I am very new to Nengo and my first project is to experiment with supervised learning methods on the Spiking Heidelberg Digits dataset.
The dataset consists of audio files of spoken digits converted into spike trains and the corresponding labels indicating the correct digits. Of course the goal is to solve the classification task i.e. given the input spikes, figure out the digit.
For each training/test example, the spike trains are given in the form of two vectors of the same length, times and units. Times contains the time moments when a neuron spiked, and units indicates which neuron spiked, among 700 neurons in total.
In other words:
for i in len(times), units[i] produced a spike at time times[i]
There is no symmetry w.r.t. time
- examples have variable total lengths, roughly between 0.6 and 1.1 seconds.
- there is no fixed sampling rate i.e. when I take all time moments in the dataset and sort them, the pair-wise distance between moments is not fixed, and there is no common divisor, so I cannot force a fixed time step.
I am going through the documentation and I am struggling to come up with a method to implement this stimulus for what will be my classifier network.
Any ideas and suggestions will be much appreciated.
Even though there’s no fixed sampling rate, you can still bin the spike times into timesteps. One way to do this would be to use the
import numpy as np
# I'm creating some random times as demonstration data,
# but you'd use the spike times for each neuron
times = np.random.uniform(size=200)
dt = 0.001
max_length = 1.1
timesteps = dt * np.arange(int(max_length / dt))
spikes_per_timestep, _ = np.histogram(times, bins=timesteps)
When you bin each example, you can use your maximum length of 1.1 seconds, and any examples that don’t spike after e.g. 0.6 seconds will just have zero spikes after that point.
Hi there @Eric , thanks for your reply and sorry for taking so long to get back to you! I understand your solution and I think it is the best I can do with this dataset.
I have now realised that my troubles are due to the nature of this dataset. It is given as spike trains directly, so I cannot directly apply the techniques from the classification task examples in the documentation, such as Classifying MNIST digits with a spiking neural network or CIFAR-10 classification convolutional network with NengoLoihi.
For example in the MNIST example, the time element is incorporated by passing in the training images/labels for one time step and tiling the test images/labels for a number of time steps.
In my case, my data already have the time dimension in them. Instead of pixels x pixels, I have units x timesteps.
So my follow-up question is, is there any example I can look at where the input is given in spike trains and the task is a classification one?

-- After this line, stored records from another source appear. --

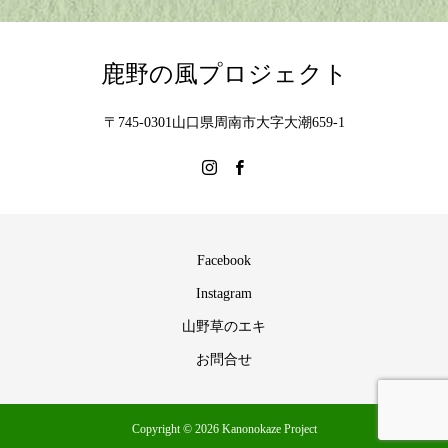
鹿野の風プロジェクト
〒745-0301山口県周南市大字大潮659-1
Facebook
Instagram
山野草のエキ
お問合せ
Copyright © 2026 Kanonokaze Project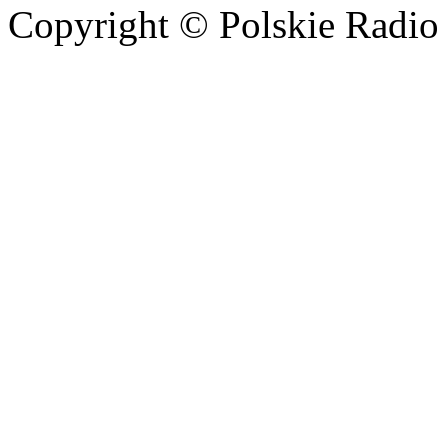
Copyright © Polskie Radio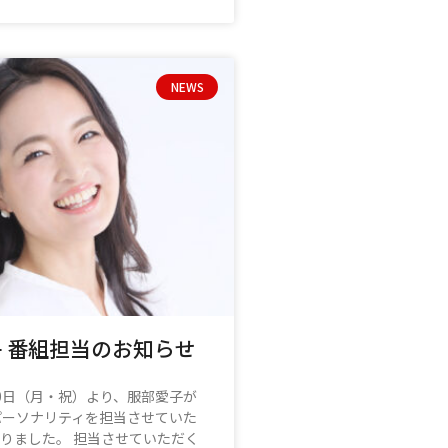
NEWS
 番組担当のお知らせ
月10日（月・祝）より、服部愛子が
Mでパーソナリティを担当させていた
りました。 担当させていただく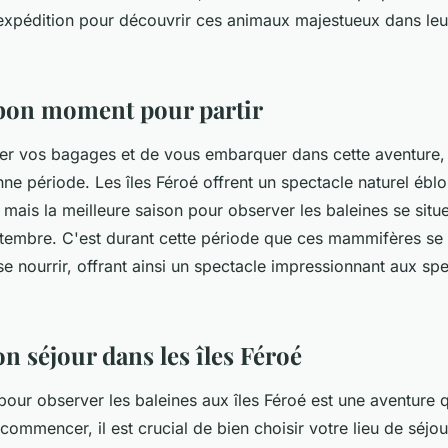
expédition pour découvrir ces animaux majestueux dans leur
 bon moment pour partir
er vos bagages et de vous embarquer dans cette aventure, i
nne période. Les îles Féroé offrent un spectacle naturel éblo
 mais la meilleure saison pour observer les baleines se sit
ptembre. C'est durant cette période que ces mammifères se
e nourrir, offrant ainsi un spectacle impressionnant aux sp
n séjour dans les îles Féroé
our observer les baleines aux îles Féroé est une aventure 
commencer, il est crucial de bien choisir votre lieu de séjou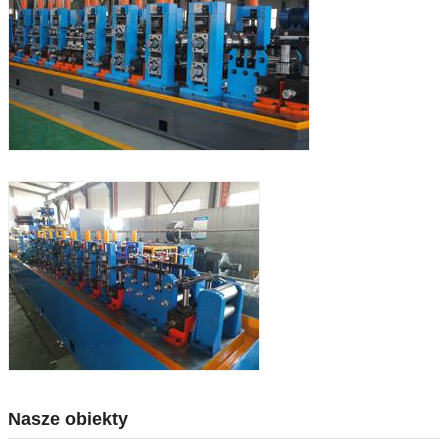
Nasze obiekty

Many thanks in advance and apologies if I am breaking any rules by nesting questions
Hi @Christos-14, as far as I’m aware, there aren’t any publicly available examples of Nengo networks doing classification directly on spiking input data. Typically, some sort of preprocessing is done on the spike data (one example is the histogram binning suggested by @Eric), and then classification is done on the preprocessed result (in the case of the histogram binning, the classification would be done on the histogram).
If you want to do the classification on the spike data itself, that’s a research question that’s beyond my expertise. @tbekolay did his PhD work on audio signal processing, so you may find some useful information there. The link to the GitHub repo containing his PhD work is here!
As a side note, developing networks with machine learning is often a fair bit of trial-and-error. You could try feeding the spiking input directly into a multi-layer LSTM network and see if that works. @tbekolay’s thesis will probably have some useful information on what the best networks to use for audio data classification are.
Even if you apply the binning I suggested, I would still call the result “spiking data” since the resulting data will still be quite sparse in time, assuming your bin width is relatively small (e.g. the 1 ms that we use as our standard timestep in Nengo).
There’s no reason that you can’t use that spiking data as an input to a network and train on it. In the CIFAR-10 network you linked to, I’ve got a layer called “input-layer” whose purpose is to take the non-spiking images and turn them into spiking data using
SpikingRectifiedLinear neurons. So you could just remove that layer since you’ve already got spikes.
One thing to keep in mind when training on spiking data is that it will be slower, just because you’ve got this additional “time” dimension. So rather than training on e.g. a batch of images of shape
(batch_size, height, width), you’ve now got a batch of shape
(batch_size, timesteps, height, width), which is many times larger. One trick you could try if you’re finding things really slow is doing initial training at a larger timestep (e.g. 10 ms) so your network can do some basic learning, and then going to a shorter timestep to “fine tune”. This is like moving your network more towards a rate-based network initially, which will help for both speed and possibly convergence too.
On the topic of convergence, you’ll want to make sure you have appropriate filtering on the output of the model, and perhaps within the model too, and even on the input spike trains themselves. That will help mitigate the variance (a.k.a. “noise”) that comes from using spikes. You can also use rate neurons initially (e.g.
nengo.RectifiedLinear) so that you’re not worrying about spikes in your network for initial training. Convergence issues are most prevalent early on in training, so the easier you can make things at the start, the better, until your weights get settled enough that you can add in these additional complexities.